The balance of the music industry’s total 2019 US$11.1 billion haul was made up of digital downloads, physical sales, and licensing deals. It’s notable that digital download sales are in decline as streaming services have become the preferred medium for music consumers. Totaling just US$856 million in 2019, it was the first year since 2006 that digital downloads hadn’t surpassed US$1 billion in sales.

One arena in which digital sales haven’t surpassed physical sales is in the book world. After a steady decline in physical book sales began in 2009, the industry started to rebound in 2013 with consistent growth until 2018. From 2017 to 2019, sales have held relatively steady at just below 700 million units a year. The best year for physical book sales was 2008, with over 775 million units sold.

That total unit number for 2019 equated to US$22.6 billion in sales, according to the Association of American Publishers. That easily dwarfs the slightly more than US$2 billion that e-book sales brought in for 2019.

The value of tangible products

Source: BlogSpot

Recent research may also shed light on why physical books are bucking the trend toward increasing digital sales. In a 2017 study published in the Journal of Consumer Research, Ozgun Atasoy and Carey K. Morewedge found that digital goods are valued less by consumers than physical goods.
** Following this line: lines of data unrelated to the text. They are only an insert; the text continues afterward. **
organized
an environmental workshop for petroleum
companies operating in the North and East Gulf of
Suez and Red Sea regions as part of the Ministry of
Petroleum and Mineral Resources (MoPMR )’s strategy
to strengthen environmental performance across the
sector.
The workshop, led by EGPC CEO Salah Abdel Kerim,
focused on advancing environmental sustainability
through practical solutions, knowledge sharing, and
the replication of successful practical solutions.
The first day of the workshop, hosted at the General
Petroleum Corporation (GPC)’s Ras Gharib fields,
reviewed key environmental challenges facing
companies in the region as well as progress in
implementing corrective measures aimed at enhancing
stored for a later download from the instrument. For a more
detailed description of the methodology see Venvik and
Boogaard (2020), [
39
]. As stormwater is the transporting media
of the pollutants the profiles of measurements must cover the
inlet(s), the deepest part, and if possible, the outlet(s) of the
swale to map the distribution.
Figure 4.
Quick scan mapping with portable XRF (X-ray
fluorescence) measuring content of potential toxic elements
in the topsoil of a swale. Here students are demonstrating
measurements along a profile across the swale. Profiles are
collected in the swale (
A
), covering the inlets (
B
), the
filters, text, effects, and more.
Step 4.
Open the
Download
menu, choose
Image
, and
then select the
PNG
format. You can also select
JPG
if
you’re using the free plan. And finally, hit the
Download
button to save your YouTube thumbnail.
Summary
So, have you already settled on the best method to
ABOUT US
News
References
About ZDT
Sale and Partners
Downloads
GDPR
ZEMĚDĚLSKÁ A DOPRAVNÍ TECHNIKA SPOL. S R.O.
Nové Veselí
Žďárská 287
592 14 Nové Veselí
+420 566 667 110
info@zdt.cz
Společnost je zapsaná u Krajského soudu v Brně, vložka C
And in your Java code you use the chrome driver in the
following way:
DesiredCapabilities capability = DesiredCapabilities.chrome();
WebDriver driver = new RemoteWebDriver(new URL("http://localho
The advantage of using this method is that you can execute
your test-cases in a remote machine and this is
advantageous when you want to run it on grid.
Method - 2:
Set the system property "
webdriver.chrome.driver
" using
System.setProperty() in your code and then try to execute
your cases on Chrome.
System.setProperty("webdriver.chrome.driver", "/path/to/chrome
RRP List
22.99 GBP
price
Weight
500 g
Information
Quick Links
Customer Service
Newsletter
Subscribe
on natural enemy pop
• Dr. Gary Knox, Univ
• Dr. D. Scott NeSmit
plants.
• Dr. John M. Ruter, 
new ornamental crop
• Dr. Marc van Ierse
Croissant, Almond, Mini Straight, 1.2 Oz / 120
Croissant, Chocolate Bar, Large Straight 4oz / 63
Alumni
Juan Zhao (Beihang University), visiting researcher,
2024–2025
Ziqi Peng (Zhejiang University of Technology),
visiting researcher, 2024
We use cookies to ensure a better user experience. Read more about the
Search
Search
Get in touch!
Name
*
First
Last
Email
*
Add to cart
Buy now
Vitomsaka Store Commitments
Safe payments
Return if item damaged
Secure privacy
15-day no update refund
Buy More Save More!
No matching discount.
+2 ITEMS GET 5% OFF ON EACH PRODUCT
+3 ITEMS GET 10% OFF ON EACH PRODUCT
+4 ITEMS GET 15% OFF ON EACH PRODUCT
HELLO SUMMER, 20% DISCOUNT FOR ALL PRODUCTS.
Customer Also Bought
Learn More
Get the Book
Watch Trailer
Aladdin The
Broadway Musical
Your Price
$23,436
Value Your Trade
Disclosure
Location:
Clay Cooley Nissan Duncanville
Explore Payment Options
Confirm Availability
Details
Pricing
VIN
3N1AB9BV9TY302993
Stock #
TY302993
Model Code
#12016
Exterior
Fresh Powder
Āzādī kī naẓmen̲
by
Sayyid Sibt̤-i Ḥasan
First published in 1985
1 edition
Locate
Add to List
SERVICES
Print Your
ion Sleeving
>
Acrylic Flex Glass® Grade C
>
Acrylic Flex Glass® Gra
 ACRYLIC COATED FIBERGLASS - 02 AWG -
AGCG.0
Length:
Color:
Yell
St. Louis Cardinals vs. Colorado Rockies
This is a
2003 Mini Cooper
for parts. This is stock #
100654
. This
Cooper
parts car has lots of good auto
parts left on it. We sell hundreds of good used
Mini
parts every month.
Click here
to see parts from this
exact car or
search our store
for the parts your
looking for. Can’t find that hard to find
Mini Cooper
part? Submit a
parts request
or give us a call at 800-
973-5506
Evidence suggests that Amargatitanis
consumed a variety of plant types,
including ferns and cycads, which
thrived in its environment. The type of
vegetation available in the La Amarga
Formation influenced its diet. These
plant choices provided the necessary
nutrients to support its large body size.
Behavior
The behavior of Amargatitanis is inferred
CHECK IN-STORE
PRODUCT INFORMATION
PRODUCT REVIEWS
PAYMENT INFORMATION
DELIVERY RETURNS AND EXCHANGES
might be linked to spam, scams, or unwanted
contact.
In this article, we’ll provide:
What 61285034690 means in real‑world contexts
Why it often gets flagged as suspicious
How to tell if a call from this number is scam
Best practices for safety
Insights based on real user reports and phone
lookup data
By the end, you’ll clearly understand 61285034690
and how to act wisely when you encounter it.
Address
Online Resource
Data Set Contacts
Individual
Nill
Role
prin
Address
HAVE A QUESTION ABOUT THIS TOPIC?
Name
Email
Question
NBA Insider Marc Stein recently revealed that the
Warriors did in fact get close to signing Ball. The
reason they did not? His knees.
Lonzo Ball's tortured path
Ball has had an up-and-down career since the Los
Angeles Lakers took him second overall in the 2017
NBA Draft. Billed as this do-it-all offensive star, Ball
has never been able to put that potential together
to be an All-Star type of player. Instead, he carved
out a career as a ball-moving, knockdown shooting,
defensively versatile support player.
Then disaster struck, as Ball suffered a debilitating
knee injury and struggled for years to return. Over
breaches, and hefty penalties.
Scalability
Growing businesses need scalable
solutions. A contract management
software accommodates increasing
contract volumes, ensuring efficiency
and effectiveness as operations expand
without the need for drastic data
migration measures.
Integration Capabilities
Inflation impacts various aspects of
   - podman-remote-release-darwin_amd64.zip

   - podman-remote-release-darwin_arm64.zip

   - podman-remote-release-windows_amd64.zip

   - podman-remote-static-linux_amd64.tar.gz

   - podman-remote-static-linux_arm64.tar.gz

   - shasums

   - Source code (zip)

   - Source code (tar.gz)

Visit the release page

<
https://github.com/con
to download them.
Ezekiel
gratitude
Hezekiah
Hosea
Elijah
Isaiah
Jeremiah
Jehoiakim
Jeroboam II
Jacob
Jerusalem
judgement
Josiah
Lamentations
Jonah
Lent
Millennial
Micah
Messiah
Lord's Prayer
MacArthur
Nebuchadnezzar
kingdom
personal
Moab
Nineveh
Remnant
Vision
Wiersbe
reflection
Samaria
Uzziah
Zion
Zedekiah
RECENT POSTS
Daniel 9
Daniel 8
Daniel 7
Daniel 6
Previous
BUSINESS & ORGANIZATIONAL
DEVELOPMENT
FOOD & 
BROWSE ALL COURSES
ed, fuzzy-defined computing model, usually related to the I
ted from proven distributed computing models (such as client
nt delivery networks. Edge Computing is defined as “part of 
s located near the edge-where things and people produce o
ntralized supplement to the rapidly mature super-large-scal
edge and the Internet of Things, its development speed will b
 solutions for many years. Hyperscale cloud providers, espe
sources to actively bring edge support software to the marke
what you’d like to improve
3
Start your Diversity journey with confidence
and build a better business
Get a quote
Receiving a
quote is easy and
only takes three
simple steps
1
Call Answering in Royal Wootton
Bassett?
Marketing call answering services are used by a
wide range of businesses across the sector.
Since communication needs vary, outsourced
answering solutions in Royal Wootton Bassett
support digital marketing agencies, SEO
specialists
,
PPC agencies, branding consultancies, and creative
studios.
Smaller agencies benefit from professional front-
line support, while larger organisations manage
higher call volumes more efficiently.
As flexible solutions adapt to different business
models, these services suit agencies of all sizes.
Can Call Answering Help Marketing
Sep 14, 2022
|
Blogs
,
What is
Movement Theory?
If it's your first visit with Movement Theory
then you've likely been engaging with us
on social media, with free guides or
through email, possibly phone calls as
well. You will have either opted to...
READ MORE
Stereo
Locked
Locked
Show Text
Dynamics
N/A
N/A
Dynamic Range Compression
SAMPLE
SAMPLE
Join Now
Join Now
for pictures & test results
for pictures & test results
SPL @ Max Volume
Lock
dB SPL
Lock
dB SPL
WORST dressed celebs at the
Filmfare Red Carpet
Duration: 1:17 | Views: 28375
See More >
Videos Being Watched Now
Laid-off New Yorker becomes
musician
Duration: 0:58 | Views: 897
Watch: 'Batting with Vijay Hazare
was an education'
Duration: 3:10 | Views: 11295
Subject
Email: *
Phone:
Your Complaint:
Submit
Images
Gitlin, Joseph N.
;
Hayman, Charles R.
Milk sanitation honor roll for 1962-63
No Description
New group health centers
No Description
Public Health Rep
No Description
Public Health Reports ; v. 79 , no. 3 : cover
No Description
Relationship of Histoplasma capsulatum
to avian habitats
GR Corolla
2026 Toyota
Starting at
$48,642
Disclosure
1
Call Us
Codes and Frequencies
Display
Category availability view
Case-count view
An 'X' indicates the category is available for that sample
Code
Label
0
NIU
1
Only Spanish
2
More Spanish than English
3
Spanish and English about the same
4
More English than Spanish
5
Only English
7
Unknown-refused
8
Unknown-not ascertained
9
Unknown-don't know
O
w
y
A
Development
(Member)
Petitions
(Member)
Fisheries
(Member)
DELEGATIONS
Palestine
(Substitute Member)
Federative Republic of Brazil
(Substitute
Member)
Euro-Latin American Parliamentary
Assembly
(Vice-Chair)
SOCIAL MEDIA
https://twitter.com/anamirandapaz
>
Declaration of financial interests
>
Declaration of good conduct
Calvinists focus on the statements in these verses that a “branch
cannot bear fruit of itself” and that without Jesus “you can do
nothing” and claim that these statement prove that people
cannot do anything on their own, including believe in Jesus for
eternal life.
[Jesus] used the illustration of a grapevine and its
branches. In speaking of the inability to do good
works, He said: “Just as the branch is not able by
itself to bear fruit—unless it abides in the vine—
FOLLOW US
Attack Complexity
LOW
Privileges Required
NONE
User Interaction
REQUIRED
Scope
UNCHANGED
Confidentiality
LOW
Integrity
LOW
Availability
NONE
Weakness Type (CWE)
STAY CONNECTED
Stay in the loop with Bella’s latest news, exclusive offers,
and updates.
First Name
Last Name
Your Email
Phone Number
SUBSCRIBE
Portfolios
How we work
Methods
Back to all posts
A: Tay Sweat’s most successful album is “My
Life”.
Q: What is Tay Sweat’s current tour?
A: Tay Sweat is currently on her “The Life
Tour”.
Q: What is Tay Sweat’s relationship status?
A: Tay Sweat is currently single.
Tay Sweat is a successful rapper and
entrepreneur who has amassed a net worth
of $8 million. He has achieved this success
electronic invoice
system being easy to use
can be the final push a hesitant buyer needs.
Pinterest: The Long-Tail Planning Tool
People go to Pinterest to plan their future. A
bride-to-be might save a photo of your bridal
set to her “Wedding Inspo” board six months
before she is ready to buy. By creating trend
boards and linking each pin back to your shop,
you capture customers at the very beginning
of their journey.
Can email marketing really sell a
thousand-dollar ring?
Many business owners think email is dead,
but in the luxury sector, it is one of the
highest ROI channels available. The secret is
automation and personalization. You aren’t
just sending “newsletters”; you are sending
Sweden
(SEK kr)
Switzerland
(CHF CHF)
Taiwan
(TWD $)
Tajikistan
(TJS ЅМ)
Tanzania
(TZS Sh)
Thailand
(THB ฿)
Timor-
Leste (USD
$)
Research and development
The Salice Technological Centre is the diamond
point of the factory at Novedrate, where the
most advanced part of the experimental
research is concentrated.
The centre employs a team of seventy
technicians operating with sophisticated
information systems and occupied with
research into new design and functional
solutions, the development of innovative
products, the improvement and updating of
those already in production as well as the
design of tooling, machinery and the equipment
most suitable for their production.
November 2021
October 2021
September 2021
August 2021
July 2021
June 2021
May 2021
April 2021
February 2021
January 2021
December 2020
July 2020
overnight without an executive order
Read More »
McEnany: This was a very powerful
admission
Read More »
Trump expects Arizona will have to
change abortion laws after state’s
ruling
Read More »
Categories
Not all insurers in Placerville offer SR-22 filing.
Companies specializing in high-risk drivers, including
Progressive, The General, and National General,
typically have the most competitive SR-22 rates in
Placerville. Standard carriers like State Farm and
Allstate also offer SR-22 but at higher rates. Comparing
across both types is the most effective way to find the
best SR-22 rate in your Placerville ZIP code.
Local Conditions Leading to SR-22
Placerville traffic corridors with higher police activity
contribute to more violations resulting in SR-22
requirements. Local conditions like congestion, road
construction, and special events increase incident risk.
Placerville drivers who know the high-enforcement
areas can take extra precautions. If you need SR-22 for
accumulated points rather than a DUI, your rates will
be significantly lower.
Across five separate experiments, the researchers found participants assigned greater value to an item if it was physical. For books, films, and photographs, “participants paid more for, were willing to pay more for, and were more likely to purchase physical goods than equivalent digital goods.”

Atasoy and Morewedge concluded that, while digital media can benefit people in a variety of ways, including “increasing access to new information and technology [and] reducing pecuniary costs and nonpecuniary costs,” psychological ownership increases the perceived value of physical goods.

Taxing online sales

The move towards taxing streaming subscriptions follows a recent move by most states to add a sales tax to online purchases. In 2018, the US Supreme Court ruled on South Dakota v. Wayfair, overturning a law that prohibited collecting sales tax on items purchased via the internet.

Of the 45 states that collect sales tax (as well as the District of Columbia), all had either enacted or proposed a new internet sales tax by the end of 2019.
Like the tax for streaming services, the hope in levying online sales tax is to make up for lost revenue as physical brick-and-mortar stores have experienced a loss in sales.